The coal tar pitch of the present invention was compared with other pitch standards shown in Table BK of his book. This data demonstrated a correlation between 41-factor content, low solid juice, and permeation rate. The permeation rate of the impregnant, which is a leg material artifact, is important when determining the quality of the impregnant.Assuming that the pitch filtration simulates the impregnation process, this data is l
Showing significant advantages over Lepich. For example, the low solids 5+ (which is a measure of solids content) of the present invention as indicated by filtration rate is considered to be very good.
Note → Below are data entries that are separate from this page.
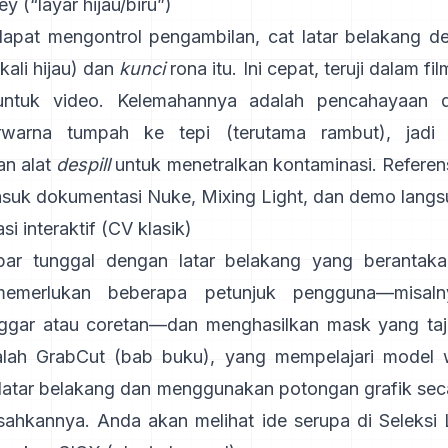
y (“layar hijau/biru”)
apat mengontrol pengambilan, cat latar belakang 
gkali hijau) dan
kunci
rona itu. Ini cepat, teruji dalam fi
untuk video. Kelemahannya adalah pencahayaan 
rwarna tumpah ke tepi (terutama rambut), jadi
n alat
despill
untuk menetralkan kontaminasi. Referen
asuk
dokumentasi Nuke
,
Mixing Light
, dan demo lang
i interaktif (CV klasik)
ar tunggal dengan latar belakang yang berantakan
merlukan beberapa petunjuk pengguna—misalny
nggar atau coretan—dan menghasilkan mask yang ta
lah
GrabCut
(
bab buku
), yang mempelajari model 
/latar belakang dan menggunakan potongan grafik sec
sahkannya. Anda akan melihat ide serupa di
Seleksi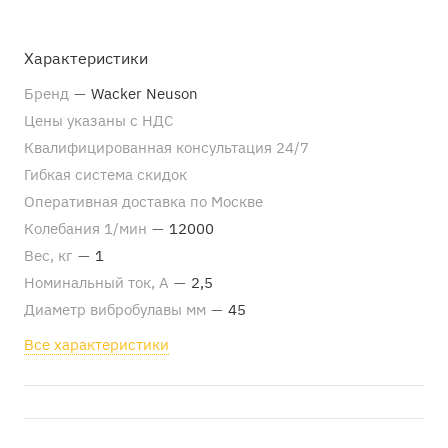
Характеристики
Бренд
—
Wacker Neuson
Цены указаны с НДС
Квалифицированная консультация 24/7
Гибкая система скидок
Оперативная доставка по Москве
Колебания 1/мин
—
12000
Вес, кг
—
1
Номинальный ток, А
—
2,5
Диаметр вибробулавы мм
—
45
Все характеристики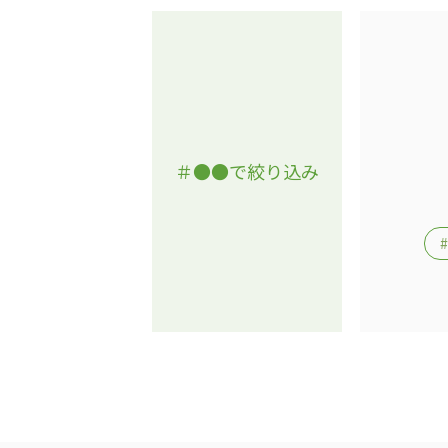
＃●●で絞り込み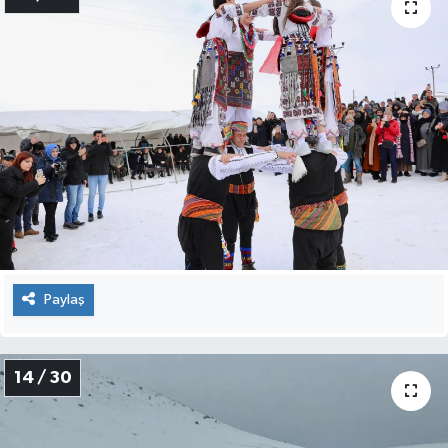
Paylaş
14 / 30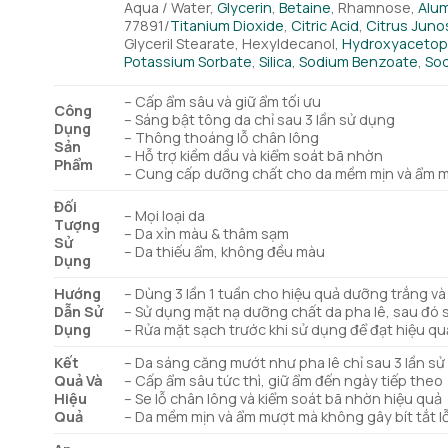
Aqua / Water,
Glycerin
,
Betaine
, Rhamnose,
Alu
77891/
Titanium Dioxide
,
Citric Acid
,
Citrus Junos
Glyceril Stearate, Hexyldecanol,
Hydroxyaceto
Potassium Sorbate
,
Silica
,
Sodium Benzoate
,
Sod
– Cấp ẩm sâu và giữ ẩm tối ưu
Công
– Sáng bật tông da chỉ sau 3 lần sử dụng
Dụng
– Thông thoáng lỗ chân lông
Sản
– Hỗ trợ kiềm dầu và kiểm soát bã nhờn
Phẩm
– Cung cấp dưỡng chất cho da mềm mịn và ẩm mư
Đối
– Mọi loại da
Tượng
– Da xỉn màu & thâm sạm
Sử
– Da thiếu ẩm, không đều màu
Dụng
Hướng
– Dùng 3 lần 1 tuần cho hiệu quả dưỡng trắng và
Dẫn Sử
– Sử dụng mặt nạ dưỡng chất da pha lê, sau đó 
Dụng
– Rửa mặt sạch trước khi sử dụng để đạt hiệu quả
Kết
– Da sáng căng mướt như pha lê chỉ sau 3 lần s
Quả Và
– Cấp ẩm sâu tức thì, giữ ẩm đến ngày tiếp theo
Hiệu
– Se lỗ chân lông và kiểm soát bã nhờn hiệu quả
Quả
– Da mềm mịn và ẩm mượt mà không gây bít tắt l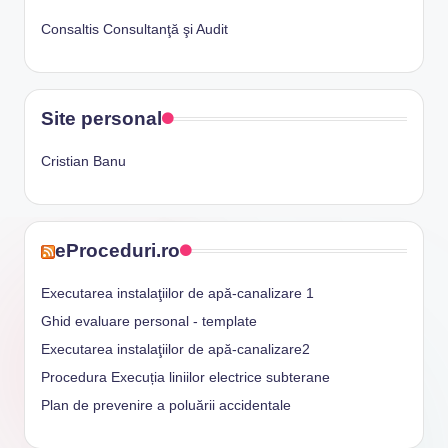
Consaltis Consultanţă şi Audit
Site personal
Cristian Banu
eProceduri.ro
Executarea instalaţiilor de apă-canalizare 1
Ghid evaluare personal - template
Executarea instalaţiilor de apă-canalizare2
Procedura Execuția liniilor electrice subterane
Plan de prevenire a poluării accidentale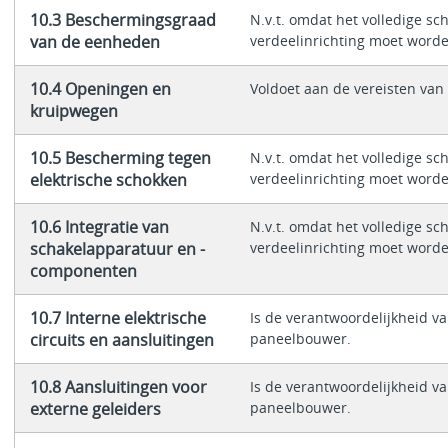
10.3 Beschermingsgraad
N.v.t. omdat het volledige sc
van de eenheden
verdeelinrichting moet word
10.4 Openingen en
Voldoet aan de vereisten va
kruipwegen
10.5 Bescherming tegen
N.v.t. omdat het volledige sc
elektrische schokken
verdeelinrichting moet word
10.6 Integratie van
N.v.t. omdat het volledige sc
schakelapparatuur en -
verdeelinrichting moet word
componenten
10.7 Interne elektrische
Is de verantwoordelijkheid v
circuits en aansluitingen
paneelbouwer.
10.8 Aansluitingen voor
Is de verantwoordelijkheid v
externe geleiders
paneelbouwer.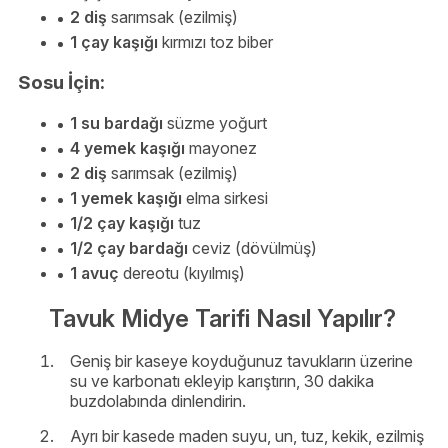
2 diş
sarımsak (ezilmiş)
1 çay kaşığı
kırmızı toz biber
Sosu İçin:
1 su bardağı
süzme yoğurt
4 yemek kaşığı
mayonez
2 diş
sarımsak (ezilmiş)
1 yemek kaşığı
elma sirkesi
1/2 çay kaşığı
tuz
1/2 çay bardağı
ceviz (dövülmüş)
1 avuç
dereotu (kıyılmış)
Tavuk Midye Tarifi Nasıl Yapılır?
Geniş bir kaseye koyduğunuz tavukların üzerine
su ve karbonatı ekleyip karıştırın, 30 dakika
buzdolabında dinlendirin.
Ayrı bir kasede maden suyu, un, tuz, kekik, ezilmiş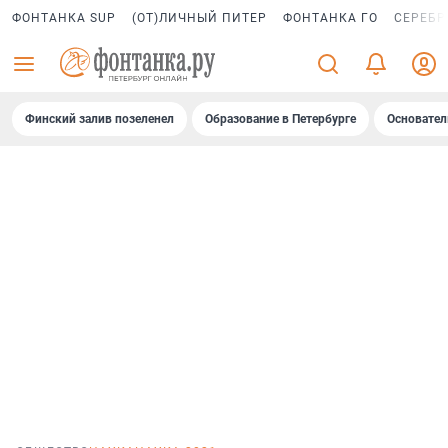
ФОНТАНКА SUP
(ОТ)ЛИЧНЫЙ ПИТЕР
ФОНТАНКА ГО
СЕРЕБР
Финский залив позеленел
Образование в Петербурге
Основател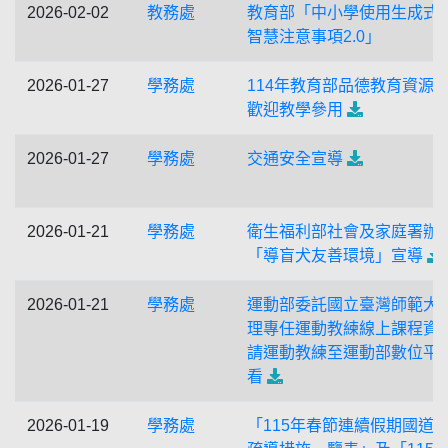
2026-02-02
教務處
教育部「中小學使用生成式
智慧注意事項2.0」
2026-01-27
學務處
114年教育部品德教育資源
歡迎教學參用
2026-01-27
學務處
交通安全宣導
2026-01-21
學務處
衛生福利部社會及家庭署辦
「導盲犬友善環境」宣導
2026-01-21
學務處
運動部委託國立臺灣師範大
理專任運動教練線上課程資
請運動教練至運動部數位平
看
2026-01-19
學務處
「115年春節連續假期國道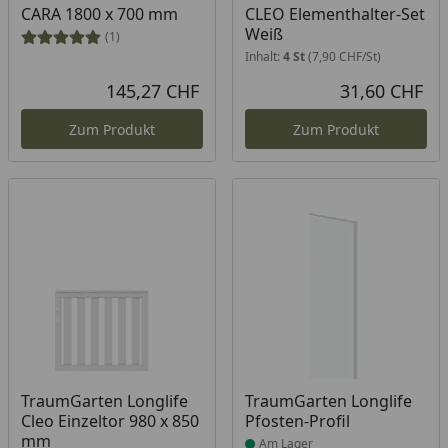
CARA 1800 x 700 mm
CLEO Elementhalter-Set
Weiß
(1)
Inhalt:
4 St
(7,90 CHF/St)
145,27 CHF
31,60 CHF
Aktueller Preis
Akt
Zum Produkt
Zum Produkt
Produkt am Lager
Produkt am Lager
TraumGarten Longlife
TraumGarten Longlife
Cleo Einzeltor 980 x 850
Pfosten-Profil
mm
Am Lager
Table B 1 Low Solids Sweat Pitch vs. Prior Art Quinoline Solvents Permeation Simulation by ASTM by Filtration Rate 1) Manufactured according to Example 1
zg/15 juice petroleum pitch (31<5
50g/15 Juice Prior Art Low QI Coal Tar 7.
59/15 minute size 4) +1140 micron porous full base plate (diameter %'' x thickness'
/4' (1,9x O, 64cm), 9C8!
75 psig (5.3 kg/cm2 at 225°C)
) indicates the amount of pitch filtered at a differential pressure of

(21110°C binder pitch. Obtained from Arraibi Inc. (Detroit, Michigan).

(3) Ashland Oil A-240 pitch. Obtained from Atshuranhimale, Inc. (Ashland, Kentucky). Current industry standard specifications for pitches for impregnation.

(4115-V pitch, manually manufactured by Anito 9 Company (Detroit, Michigan). Impregnation pitch KtJ) Industrial standard before 3.

It will be obvious that modifications may be made without departing from the scope and spirit of the invention. Therefore, the certain details set forth herein by way of illustration should not be construed as limiting the invention except as such limitations are recited in the claims.

[Brief explanation of the drawing]

The drawing shows the production of pitch for low solids impregnation from coal tar oil and the symbols represent: 10: Container 12: Supply of air and steam 14: Collection of low boiling point pressure 16: Final product pitch (low solids content) 18: Non-condensables 20: Light oil by-product (5 others)

Claims (1)

[Claims] (1) (a) (1) Distillation residue (@355°C) > 30% by weight; (2) QI < 0.5% by weight; and (3) filtration rate of 4 Whatman filter paper 500g (b) heating the feedstock to a temperature of about 150-390°C; and (c) (1) having a temperature of about 90-150°C. ASTM D3104
-77 softening point; (2) a coking value of at least 45% by weight according to ASTM D2416-73; and (3) a flash point of at least 200°C according to ASTM D92-72. A method for obtaining coal tar pitch characterized by having a quinoline insoluble content (QI) of about 0.5% or less and high impregnating properties. (2) by continuing oxidation and stripping until a softening point (c) (1) of 100-130°C is obtained;
A method according to claim 1. (3) continuing oxidation and stripping until a coking value of at least 48% is achieved. 4. The process of claim 1, wherein the feedstock has a distillation residue of 50-70% at 355°C as measured by ASTM D246-73. (5) stripping and oxidizing until the product has a softening point of 110-130°C, a Conradson value of 45% or more, and a flash point of 200°C or more; Method. 6. A process according to claim 1, comprising oxidizing the feedstock from step (b) and then stripping with steam. (7) having a distillation residue of 25-100% by weight at 355°C, oxidized and stripped, and about 90-100% distillation residue;
Softening point of 150℃, Conradson coking value of 45% or more, and flash point of 200℃ or more, with AS
Quinoline insoluble content according to TM D2318-76 05. %
Coal tar pitch with low solids content and high impregnating properties, consisting of a coal tar oil middle distillate having: (8) having a distillation residue of 35 to 85% by weight at 355°C;
oxidized and stopped and approximately 120-1
A coal tar pitch of low solids and high impregnating properties consisting of a coal tar middle distillate having a softening point of 30°C, a Conlandson coking value of 45% or higher, and a flash point of 235°C or higher. (9) A carbon electrode impregnated with the pitch according to claim 7. (10) A carbon electrode impregnated with the pitch according to claim 8.